The law states that a consular officer or Customs and Border Protection official has the authority to grant a waiver on a case-by-case-basis. The law also lists several examples where a waiver can
be granted (such as needing urgent medical care, reuniting with immediate family members in the U.S., business ties etc.).

Unfortunately the waiver process has been very unclear and applied unevenly. The government has provided very little guidance on the waiver process. Our organizations are currently suing the government to challenge the waiver process.

Here are some things we know:

  • There is no formal process to request a waiver.
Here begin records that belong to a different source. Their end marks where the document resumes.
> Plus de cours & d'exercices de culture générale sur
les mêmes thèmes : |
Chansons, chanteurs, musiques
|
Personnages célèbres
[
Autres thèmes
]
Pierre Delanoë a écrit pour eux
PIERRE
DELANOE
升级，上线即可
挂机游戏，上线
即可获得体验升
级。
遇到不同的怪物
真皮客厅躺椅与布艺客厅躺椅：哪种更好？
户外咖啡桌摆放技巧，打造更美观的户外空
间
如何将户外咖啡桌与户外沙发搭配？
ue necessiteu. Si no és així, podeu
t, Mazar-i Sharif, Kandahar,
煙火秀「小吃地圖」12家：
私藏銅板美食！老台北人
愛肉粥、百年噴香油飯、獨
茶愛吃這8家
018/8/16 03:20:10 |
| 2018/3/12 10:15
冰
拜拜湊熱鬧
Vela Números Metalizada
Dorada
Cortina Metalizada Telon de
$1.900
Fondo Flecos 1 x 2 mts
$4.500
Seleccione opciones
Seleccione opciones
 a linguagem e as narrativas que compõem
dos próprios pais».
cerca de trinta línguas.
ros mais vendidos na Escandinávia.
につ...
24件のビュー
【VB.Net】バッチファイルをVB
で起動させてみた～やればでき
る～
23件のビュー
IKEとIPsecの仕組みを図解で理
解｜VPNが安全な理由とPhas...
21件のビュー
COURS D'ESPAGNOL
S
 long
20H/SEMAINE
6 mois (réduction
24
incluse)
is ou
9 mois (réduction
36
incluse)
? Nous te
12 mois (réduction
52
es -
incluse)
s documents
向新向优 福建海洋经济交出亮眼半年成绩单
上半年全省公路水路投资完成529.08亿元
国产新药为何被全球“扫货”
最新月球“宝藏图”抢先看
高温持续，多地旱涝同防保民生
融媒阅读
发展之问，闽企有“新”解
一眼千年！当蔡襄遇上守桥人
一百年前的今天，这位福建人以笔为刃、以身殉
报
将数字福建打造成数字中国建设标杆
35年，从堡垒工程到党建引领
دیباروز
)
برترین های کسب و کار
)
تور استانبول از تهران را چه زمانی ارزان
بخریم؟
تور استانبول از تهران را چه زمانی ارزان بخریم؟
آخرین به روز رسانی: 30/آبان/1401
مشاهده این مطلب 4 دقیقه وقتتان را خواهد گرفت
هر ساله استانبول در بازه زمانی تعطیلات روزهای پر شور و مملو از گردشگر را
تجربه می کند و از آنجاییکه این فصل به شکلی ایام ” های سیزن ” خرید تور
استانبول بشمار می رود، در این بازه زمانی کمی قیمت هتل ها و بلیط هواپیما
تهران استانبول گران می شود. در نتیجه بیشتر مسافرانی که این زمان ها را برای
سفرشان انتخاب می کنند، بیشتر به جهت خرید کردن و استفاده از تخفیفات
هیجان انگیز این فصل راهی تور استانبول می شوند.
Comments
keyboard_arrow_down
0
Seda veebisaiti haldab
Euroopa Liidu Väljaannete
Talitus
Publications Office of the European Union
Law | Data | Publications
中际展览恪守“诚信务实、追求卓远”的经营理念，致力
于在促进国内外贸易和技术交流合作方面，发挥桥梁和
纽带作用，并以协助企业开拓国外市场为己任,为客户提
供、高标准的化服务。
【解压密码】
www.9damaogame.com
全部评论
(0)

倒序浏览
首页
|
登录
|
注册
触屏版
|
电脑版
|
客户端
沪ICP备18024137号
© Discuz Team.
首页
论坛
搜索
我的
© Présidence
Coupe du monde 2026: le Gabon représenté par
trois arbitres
There is no available form online to fill out. Any documents submitted to the consulate outlining why you qualify for a waiver may or may not be accepted.
  • Many consulates have been notifying individuals that either:
    • The consulate is denying the waiver for their case, stating that the visa is “refused under 212(f)”:
      • In this case, there is no appeal process for the decision. Many individuals are submitting waiver requests, however, it is unclear if they are being accepted.
    • The consulate is considering their case for a waiver:
      • In this case, the consulate may or may not ask you about the above criteria in the interview; the consulate may or may not accept a written letter outlining why you meet the above criteria either during your interview or if you try to email/mail it in; the consulate may or may not refer your case to Washington D.C.

If you have an upcoming interview before a consulate, please seek legal advice about the waiver process.

Information around waivers can change very quickly, so seek legal help (while watching out for scams) and please check back frequently.